TheEconomist, le centenaire magazine britannique, non seulement est profondément néolibérale mais aussi inconditionnellement sioniste et pro-israélien. Pour cette raison, le bilan profondément pessimiste qu’il avait déjà tiré avant la trêve actuelle, ne peut pas être attribué à une antipathie envers l’Israël.
Aussi, d’une manière ou d’une autre, les éléments essentiels de cet bilan – qui se condensent dans le point stratégique de la perte de légitimité d’Israël mais qui a aussi d’autres expressions – se reflètent dans les différentes réactions de chacune des factions.

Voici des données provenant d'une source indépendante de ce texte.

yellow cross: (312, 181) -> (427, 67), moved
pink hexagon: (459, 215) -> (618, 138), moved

Dans la bande de Gaza, ils célèbrent une victoire. Cela malgré les milliers de morts et de blessés, de l’horrible destruction, des souffrances indicibles qui vont se prolonger dans tous les sens: les pertes de membres de la famille, des enfants tués ou mutilés, des centaines de milliers de sans-abris, les 200 écoles spécialement bombardés par Israël qui devront être reconstruites. Et, le plus grave, comme nous le verrons plus tard, c’est que l’accord de trêve n’implique pas la fin catégorique du blocus génocidaire de la bande de Gaza – ce qui l’a transformée dans un immense camp de concentration – mais seulement un « assouplissement » (pas très clair).

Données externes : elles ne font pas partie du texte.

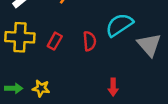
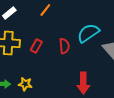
red arrow: (113, 87) -> (83, 83), size x1.5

En Israël, en revanche, le climat est funèbre, malgré le fait que les pertes ont été négligeables et presque toutes des soldats en action, pas des civils. Selon les sondages, plus de 60 % croient qu’Israël a perdu la guerre.
Paradoxes et réalités
Les deux paradoxes – célébrations à Gaza et la consternation en Israël -ont leurs raisons, mais aussi leurs limites objectives. Pour faire une évaluation équilibrée il faut prendre en compte cette totalité.
L’Israël, a certainement subi un saut dans l’usure progressive de sa légitimité devant le monde, notamment dans son point d’appui vital, « l’opinion publique » des impérialismes de l’Occident (dans presque tout le reste de la planète, ils ont déjà appris que c’est un Etat raciste et d’apartheid). Ceci, comme nous le verrons, est stratégique… mais n’a pas de conséquences automatiques ni encore moins immédiates.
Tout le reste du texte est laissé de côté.